Synopsis: London, the present. Chris fantasises that he is a detective who has returned from the North to investigate a mysterious double homicide, and is feigning mental illness to gain access to psychotherapist Helen Fisher’s patient file on person-of-interest Michael Coulson. In fact Chris is a chronic depressive who has moved to London from Manchester, casually stalking his one-time fellow student Kathleen – who now lives with his best friend Jim. Chris sees Fisher regularly, but makes little progress. Shortly after he meets Coulson, who is another of Fisher’s patents, Chris learns that they are both to be referred to psychotherapist Alexander Morland while Fisher recovers from illness. Coulson compares notes with Chris, and invites him to a party with his drug-dealing friends, where a stoned Chris hooks up with Maria.

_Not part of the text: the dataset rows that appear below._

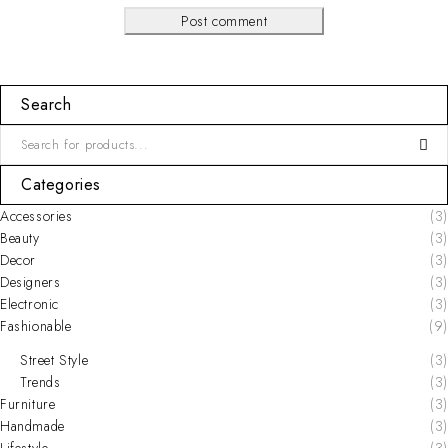
Post comment
Search
Categories
Accessories
(3)
Beauty
(3)
Decor
(3)
Designers
(3)
Electronic
(3)
Fashionable
(9)
Street Style
(3)
Trends
(3)
Furniture
(3)
Handmade
(3)
Lifestyle
(3)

Under the unconventional Morland’s care, Chris shows signs of improvement. After a discussion with Morland about paradoxical objects and magic, Chris tries creating a magic sigil to make Kathleen his. Shortly afterwards, Kathleen kicks philandering Jim out, and spends more time with Chris. Yet as Chris gets better, Coulson suggests to him that Fisher and Morland are seeking to create in the mind of a patient an infernal loop where they will live forever. Reconciled, Jim and Kathleen move back up North together. Upset, Chris purchases a gun and shoots Morland and Fisher in Morland’s home, convinced that they are malevolent demons. His attempt to flee North by car merely sends him in a loop back to London.